We’ve seen this exact dynamic play out already this week, with the Fed opting to expand its “Main Street” lending program yesterday, a mere two days before its regularly scheduled meeting, in an effort to support small- and mid-sized businesses as soon as possible. With interest rates already pinned to 0.0% and the Fed steadfastly refusing to entertain negative rates, traders should get accustomed to the central bank relying on non-traditional monetary policy tools for the foreseeable future.
When it comes to this week’s meeting, traders should focus on three key themes:
1) Economic Projections
After forgoing quarterly projections in March given the elevated uncertainty, all indications suggest that the Fed will update its economic outlook this time around.

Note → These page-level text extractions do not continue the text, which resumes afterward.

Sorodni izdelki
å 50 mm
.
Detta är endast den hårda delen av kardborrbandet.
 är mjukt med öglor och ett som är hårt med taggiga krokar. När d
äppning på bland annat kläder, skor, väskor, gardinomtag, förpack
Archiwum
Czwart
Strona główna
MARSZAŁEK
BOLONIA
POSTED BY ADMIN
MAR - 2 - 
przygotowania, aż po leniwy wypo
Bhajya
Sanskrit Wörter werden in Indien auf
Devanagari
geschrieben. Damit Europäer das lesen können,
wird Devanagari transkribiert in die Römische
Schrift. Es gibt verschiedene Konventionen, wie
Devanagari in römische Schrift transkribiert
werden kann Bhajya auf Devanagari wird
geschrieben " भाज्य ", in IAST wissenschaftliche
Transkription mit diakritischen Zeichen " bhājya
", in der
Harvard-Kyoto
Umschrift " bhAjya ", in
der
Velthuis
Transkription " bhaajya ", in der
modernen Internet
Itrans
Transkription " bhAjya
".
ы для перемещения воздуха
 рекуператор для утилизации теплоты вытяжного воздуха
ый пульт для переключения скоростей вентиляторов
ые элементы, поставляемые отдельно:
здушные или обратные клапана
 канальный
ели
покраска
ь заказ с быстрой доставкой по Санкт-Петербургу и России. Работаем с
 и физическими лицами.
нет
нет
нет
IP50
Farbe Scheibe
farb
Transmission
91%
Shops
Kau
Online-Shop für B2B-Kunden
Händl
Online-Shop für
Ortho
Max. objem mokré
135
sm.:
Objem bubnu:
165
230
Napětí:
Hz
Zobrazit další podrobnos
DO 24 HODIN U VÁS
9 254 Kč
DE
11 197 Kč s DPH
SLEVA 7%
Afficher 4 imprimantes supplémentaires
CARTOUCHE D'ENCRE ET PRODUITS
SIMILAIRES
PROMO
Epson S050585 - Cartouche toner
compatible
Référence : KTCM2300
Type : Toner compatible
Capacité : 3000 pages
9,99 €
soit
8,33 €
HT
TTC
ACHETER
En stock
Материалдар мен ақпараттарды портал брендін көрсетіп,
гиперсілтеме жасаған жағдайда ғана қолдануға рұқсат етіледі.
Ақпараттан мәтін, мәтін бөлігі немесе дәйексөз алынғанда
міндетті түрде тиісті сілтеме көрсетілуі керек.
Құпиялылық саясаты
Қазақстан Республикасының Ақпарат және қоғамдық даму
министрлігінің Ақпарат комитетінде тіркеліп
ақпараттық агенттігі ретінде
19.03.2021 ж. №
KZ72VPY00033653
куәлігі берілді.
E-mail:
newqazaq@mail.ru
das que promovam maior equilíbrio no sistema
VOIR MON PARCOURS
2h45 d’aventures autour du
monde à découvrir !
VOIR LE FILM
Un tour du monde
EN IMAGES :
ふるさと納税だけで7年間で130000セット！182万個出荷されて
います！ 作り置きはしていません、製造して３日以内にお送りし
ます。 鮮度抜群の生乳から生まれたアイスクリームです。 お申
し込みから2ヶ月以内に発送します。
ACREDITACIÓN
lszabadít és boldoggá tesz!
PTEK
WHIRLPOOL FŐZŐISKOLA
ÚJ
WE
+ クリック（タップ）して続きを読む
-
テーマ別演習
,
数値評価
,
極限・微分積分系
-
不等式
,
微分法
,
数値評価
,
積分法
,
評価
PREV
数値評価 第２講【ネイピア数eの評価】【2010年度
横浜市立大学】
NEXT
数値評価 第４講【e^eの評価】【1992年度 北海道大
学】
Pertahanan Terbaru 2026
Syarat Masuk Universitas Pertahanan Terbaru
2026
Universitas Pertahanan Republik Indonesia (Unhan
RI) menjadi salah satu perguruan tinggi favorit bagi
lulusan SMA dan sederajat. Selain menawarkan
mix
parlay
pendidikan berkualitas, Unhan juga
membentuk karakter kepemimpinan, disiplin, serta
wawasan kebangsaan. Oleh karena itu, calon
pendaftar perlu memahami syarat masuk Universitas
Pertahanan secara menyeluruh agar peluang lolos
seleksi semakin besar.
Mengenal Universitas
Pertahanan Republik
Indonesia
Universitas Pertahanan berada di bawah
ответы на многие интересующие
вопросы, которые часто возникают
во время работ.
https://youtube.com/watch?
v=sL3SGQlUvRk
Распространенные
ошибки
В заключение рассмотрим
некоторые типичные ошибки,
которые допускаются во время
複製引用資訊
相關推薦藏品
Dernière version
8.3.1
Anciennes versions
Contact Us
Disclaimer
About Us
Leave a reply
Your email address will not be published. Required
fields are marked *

While there will no doubt be a wider-than-usual range of uncertainty around all the projections, traders will key in on forecasts for economic growth, inflation, and of course, interest rates (the infamous “dot plot”).
In recent weeks, other central banks have upgraded their predictions for economic growth from the highly pessimistic outlooks given in March and April, but there’s no denying that Q2 is likely to be the worst economic contraction since at least the Great Depression; of note, the Atlanta Fed’s GDPNow forecast currently projects a staggering -54% annualized decline in Q2. Nonetheless, forward-looking traders will be more interested in the Fed’s projections for the (presumed) recovery in the second half of the year.
Finally, readers should also keep a close eye on the “dot plot” of interest rate expectations. The median central banker is likely to project interest rates remaining at 0.0% through 2022, but any dispersion (say, above 0.5% or into negative territory) could provide a hint of which way some of the fringe central bankers are leaning.
2) Potential for Yield Curve Control (YCC)
Over the weekend, the Wall Street Journal reported that the Fed was “thinking hard about” yield curve control. In this type of program, the central bank would take measures to ensure certain longer-term interest rates do not rise sharply. Traditionally, central banks have their biggest influence on short-term interest rates, but Powell and Company could be looking at ways to influence longer maturities as the 10yr-2yr treasury spread just hit its highest levels since early 2018, despite the weak economy.
3) Any Hints About Reining in Easing Measures
Finally, and perhaps most importantly, traders will watch for indications that the FOMC could rein in some of its stimulus measures in the coming weeks. The optics of the worst unemployment rate in a century combined with stock markets near record highs has led to public skepticism of the Fed’s independence (see the popular “Money printer go BRRRRRR!” meme as an example). Though each individual action the central bank has taken over the last few months was justifiable at the time, it’s led to a confusing cacophony of opaque stimulus programs including CPFF, PDCF, MMFLF, PMCCF, SMCCF, TALF, PPPLF and MLP. With less than five months to go ahead of the US election, Chairman Powell could prioritize pulling back stimulus to reinforce the Fed’s independence from political influence.
Source: GAIN Capital
Potential Market Reaction
Of course, all the above background information is useful to traders only insofar as it impacts financial markets. In that vein, if Chairman Powell leaves the door open to negative interest rates or intimates that the Fed still has plenty of ammo to stimulate the economy, US stock indices could extend their gains toward record highs, with the US dollar as a potential casuality. On the other hand, any discussion around reining in stimulus could prompt exuberant equity traders to reconsider the dour underlying economic situation. This scenario could lead to a pullback in US stocks and support the beaten-down greenback.